La petizione “Let toys be toys” vuole promuovere la libertà dei bambini di giocare con macchinine o bambole, senza bisogno che i grandi magazzini diano indicazioni ai consumatori

La catena inglese di farmacie Boots è stata costretta a rimuovere dai suoi punti vendita le insegne indicative dei giocattoli, se destinate ai bambini o alle bambine. Dopo le polemiche sui mattonicini rosa prodotti dalla Lego per le bambine, si torna a discutere del sesso dei giocattoli.
La polemica è partita dal negozio a fianco al museo della Scienza di Londra, dove i giochi erano divisi in “boys toys” e “girls toys”. Dopo aver visitato il negozio, un cliente ha scritto sul suo profilo Twitter che, nella sezione giocattoli per le bambine erano proposti miniset di cucina o pasticceria, mentre ai bambini costruzioni e giochi scientifici. Questo aveva sconvolto l’utente, che l’aveva segnalato alla Boots.

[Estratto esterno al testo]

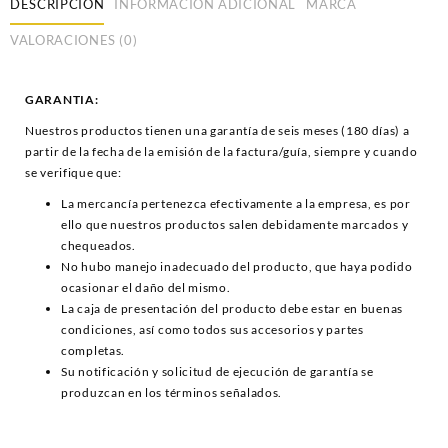
DESCRIPCIÓN
INFORMACIÓN ADICIONAL
MARCA
VALORACIONES (0)
GARANTIA:
Nuestros productos tienen una garantía de seis meses (180 días) a
partir de la fecha de la emisión de la factura/guía, siempre y cuando
se verifique que:
La mercancía pertenezca efectivamente a la empresa, es por
ello que nuestros productos salen debidamente marcados y
chequeados.
No hubo manejo inadecuado del producto, que haya podido
ocasionar el daño del mismo.
La caja de presentación del producto debe estar en buenas
condiciones, así como todos sus accesorios y partes
completas.
Su notificación y solicitud de ejecución de garantía se
produzcan en los términos señalados.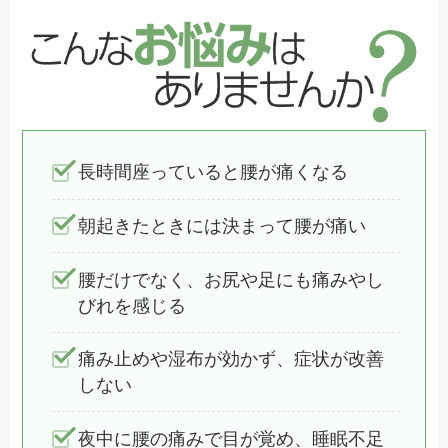
長時間座っていると腰が痛くなる
朝起きたときには決まって腰が痛い
腰だけでなく、お尻や足にも痛みやし
びれを感じる
痛み止めや湿布が効かず、症状が改善
しない
夜中に腰の痛みで目が覚め、睡眠不足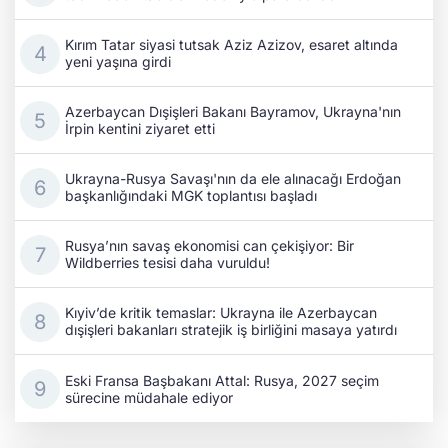
Kırım Tatar siyasi tutsak Aziz Azizov, esaret altında
yeni yaşına girdi
Azerbaycan Dışişleri Bakanı Bayramov, Ukrayna'nın
İrpin kentini ziyaret etti
Ukrayna-Rusya Savaşı'nın da ele alınacağı Erdoğan
başkanlığındaki MGK toplantısı başladı
Rusya’nın savaş ekonomisi can çekişiyor: Bir
Wildberries tesisi daha vuruldu!
Kıyiv’de kritik temaslar: Ukrayna ile Azerbaycan
dışişleri bakanları stratejik iş birliğini masaya yatırdı
Eski Fransa Başbakanı Attal: Rusya, 2027 seçim
sürecine müdahale ediyor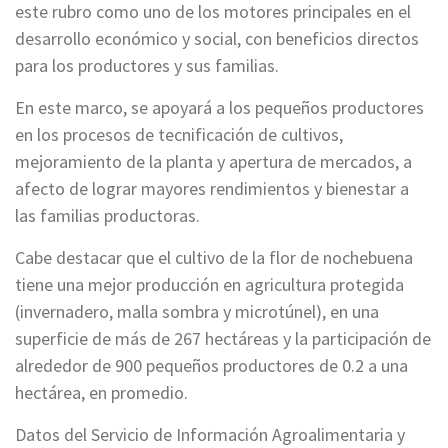
este rubro como uno de los motores principales en el
desarrollo económico y social, con beneficios directos
para los productores y sus familias.
En este marco, se apoyará a los pequeños productores
en los procesos de tecnificación de cultivos,
mejoramiento de la planta y apertura de mercados, a
afecto de lograr mayores rendimientos y bienestar a
las familias productoras.
Cabe destacar que el cultivo de la flor de nochebuena
tiene una mejor producción en agricultura protegida
(invernadero, malla sombra y microtúnel), en una
superficie de más de 267 hectáreas y la participación de
alrededor de 900 pequeños productores de 0.2 a una
hectárea, en promedio.
Datos del Servicio de Información Agroalimentaria y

SCUSE. Un portavoce dell’azienda ha dovuto rispondere con un comunicato stampa ufficiale spiegando di essere stati fraintesi. «Siamo sempre stati orgogliosi di sostenere le donne nella scienza, anche nella carriera nei nostri punti vendita, e siamo rimasti sbigottiti che il nostro tentativo di aiutare i consumatori a riconoscere i prodotti nel negozio sia stato visto come un atto sessista». Il comunicato stampa spiegava anche che verranno presi in futuro provvedimenti per non turbare la sensibilità di nessuno.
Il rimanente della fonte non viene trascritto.